Un dénouement radical -quoique improbable- serait l’interdiction pure et simple des modèles génératifs. Un scénario analogue a eu lieu en 2001 avec l’interdiction de Napster suite à une procédure initiée par le groupe Metallica. Napster permettait aux utilisateurs de télécharger des morceaux de musique gratuitement indépendamment des droits d’auteur applicables, une transgression certes plus directe que celle reprochée aux modèles génératifs! Néanmoins, elle rappelle que la technologie n’ a pas toujours gain de cause dans sa remise en cause des droits d’auteur.

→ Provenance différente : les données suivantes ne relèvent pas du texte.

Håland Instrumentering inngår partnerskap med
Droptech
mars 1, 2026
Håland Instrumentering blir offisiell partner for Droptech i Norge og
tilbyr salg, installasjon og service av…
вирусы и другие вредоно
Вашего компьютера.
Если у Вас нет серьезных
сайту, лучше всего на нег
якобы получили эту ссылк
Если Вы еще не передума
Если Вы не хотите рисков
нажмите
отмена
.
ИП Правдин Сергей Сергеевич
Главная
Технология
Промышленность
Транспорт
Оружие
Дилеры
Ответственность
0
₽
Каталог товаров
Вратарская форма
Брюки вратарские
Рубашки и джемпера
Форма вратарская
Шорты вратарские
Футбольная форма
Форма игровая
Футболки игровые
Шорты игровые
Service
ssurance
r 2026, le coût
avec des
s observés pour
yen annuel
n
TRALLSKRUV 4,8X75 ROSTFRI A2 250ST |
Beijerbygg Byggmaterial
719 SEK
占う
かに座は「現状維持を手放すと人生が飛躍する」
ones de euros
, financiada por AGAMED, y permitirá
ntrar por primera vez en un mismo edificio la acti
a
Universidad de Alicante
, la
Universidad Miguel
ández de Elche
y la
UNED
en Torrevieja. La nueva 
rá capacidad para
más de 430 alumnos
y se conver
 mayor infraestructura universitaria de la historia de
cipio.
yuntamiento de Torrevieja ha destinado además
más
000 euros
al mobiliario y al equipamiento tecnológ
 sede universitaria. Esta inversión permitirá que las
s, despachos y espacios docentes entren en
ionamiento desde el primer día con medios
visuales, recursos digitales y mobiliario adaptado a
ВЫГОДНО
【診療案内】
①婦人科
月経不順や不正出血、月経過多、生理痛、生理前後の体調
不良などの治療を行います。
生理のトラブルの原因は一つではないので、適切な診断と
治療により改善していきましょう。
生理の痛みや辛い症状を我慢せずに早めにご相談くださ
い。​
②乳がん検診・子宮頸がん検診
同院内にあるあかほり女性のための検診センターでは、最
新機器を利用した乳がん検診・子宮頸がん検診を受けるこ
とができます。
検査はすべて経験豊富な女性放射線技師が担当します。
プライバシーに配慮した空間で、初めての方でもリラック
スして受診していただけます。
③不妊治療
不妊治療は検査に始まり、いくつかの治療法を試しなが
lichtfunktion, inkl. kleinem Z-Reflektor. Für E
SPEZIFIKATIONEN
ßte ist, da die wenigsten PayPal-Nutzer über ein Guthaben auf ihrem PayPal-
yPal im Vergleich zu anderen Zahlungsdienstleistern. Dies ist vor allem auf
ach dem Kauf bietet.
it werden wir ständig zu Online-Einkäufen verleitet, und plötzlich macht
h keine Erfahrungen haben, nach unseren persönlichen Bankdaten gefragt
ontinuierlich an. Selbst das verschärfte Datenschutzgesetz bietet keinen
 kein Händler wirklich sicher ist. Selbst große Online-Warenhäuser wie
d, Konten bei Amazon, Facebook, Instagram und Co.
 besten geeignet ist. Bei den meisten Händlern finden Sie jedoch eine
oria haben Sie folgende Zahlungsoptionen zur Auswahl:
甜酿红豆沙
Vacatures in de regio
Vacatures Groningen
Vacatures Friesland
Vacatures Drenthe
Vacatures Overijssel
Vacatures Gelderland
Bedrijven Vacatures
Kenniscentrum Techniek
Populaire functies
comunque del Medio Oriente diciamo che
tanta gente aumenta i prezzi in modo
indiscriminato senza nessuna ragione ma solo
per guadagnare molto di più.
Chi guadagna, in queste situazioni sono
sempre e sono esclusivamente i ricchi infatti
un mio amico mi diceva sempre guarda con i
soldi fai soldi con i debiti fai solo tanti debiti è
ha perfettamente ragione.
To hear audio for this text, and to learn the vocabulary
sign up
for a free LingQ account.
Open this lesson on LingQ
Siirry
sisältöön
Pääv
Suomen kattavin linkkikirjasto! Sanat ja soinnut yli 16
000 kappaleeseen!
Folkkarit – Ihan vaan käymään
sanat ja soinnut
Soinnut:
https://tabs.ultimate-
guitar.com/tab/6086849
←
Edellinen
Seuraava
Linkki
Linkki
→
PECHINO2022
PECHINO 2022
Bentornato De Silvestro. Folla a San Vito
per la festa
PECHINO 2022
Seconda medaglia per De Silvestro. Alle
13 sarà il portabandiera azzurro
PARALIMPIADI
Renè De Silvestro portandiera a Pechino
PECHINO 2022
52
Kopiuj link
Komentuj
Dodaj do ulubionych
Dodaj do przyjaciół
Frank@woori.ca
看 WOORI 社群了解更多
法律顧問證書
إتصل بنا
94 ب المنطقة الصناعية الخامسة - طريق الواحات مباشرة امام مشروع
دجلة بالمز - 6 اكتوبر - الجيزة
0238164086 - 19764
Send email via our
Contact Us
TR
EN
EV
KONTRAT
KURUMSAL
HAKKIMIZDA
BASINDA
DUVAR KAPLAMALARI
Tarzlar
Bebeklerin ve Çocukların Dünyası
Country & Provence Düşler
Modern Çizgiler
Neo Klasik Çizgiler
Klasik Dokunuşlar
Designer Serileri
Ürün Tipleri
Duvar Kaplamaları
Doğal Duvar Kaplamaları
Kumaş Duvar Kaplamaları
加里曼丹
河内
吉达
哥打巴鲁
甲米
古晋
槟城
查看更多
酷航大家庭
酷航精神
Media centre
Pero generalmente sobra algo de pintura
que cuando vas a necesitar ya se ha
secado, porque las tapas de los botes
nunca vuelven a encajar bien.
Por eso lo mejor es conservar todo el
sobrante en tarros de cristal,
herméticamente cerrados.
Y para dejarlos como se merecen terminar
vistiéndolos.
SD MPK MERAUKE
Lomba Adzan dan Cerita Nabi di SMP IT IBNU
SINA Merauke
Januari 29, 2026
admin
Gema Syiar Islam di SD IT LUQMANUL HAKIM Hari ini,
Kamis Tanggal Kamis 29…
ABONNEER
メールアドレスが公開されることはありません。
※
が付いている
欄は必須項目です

Il est aussi intéressant de noter que l’ European AI Act ne traite des droits d’auteurs que de manière indirecte, en demandant aux développeurs de modèles génératifs de spécifier quelle oeuvres soumises aux droits d’ auteur ont été utilisées pour l’ entraînement du modèle. Ce n’ est pas illogique car les droits d’ auteur sont soumis à un ensemble de directives européennes séparées et les clarifications essentielles apparaîtront probablement lors d’ une future itération de ces dernières.

Il est d’ ailleurs fort possible que différentes juridictions adoptent des approches différentes. Rien ne permet d’affirmer que que les Etats-Unis et l’ Europe suivront la même logique, d’autant que le risque de capture réglementaire n’est pas exclu au vu des moyens financiers des acteurs privés en présence. Le Japon a déjà pris une initiative dans le domaine, autorisant l’ entraînement de modèles génératifs sur des données sujettes aux droits d’ auteur (moyennant certaines limitations).

Et enfin, une ultime complication : quid des modèles génératifs open-source ? Est-il possible d’ organiser une éventuelle rétribution des auteurs en l’absence de flux financiers des utilisateurs vers les développeurs de modèle ? Ces modèles devront-ils se contenter de données du domaine public, voire synthétiques pour leur entraînement ? Ou bien vont-ils disparaître ? Comme vous le voyez, il y a matière à réfléchir, et les questions sont à la fois d’ ordre technique, juridique et financier.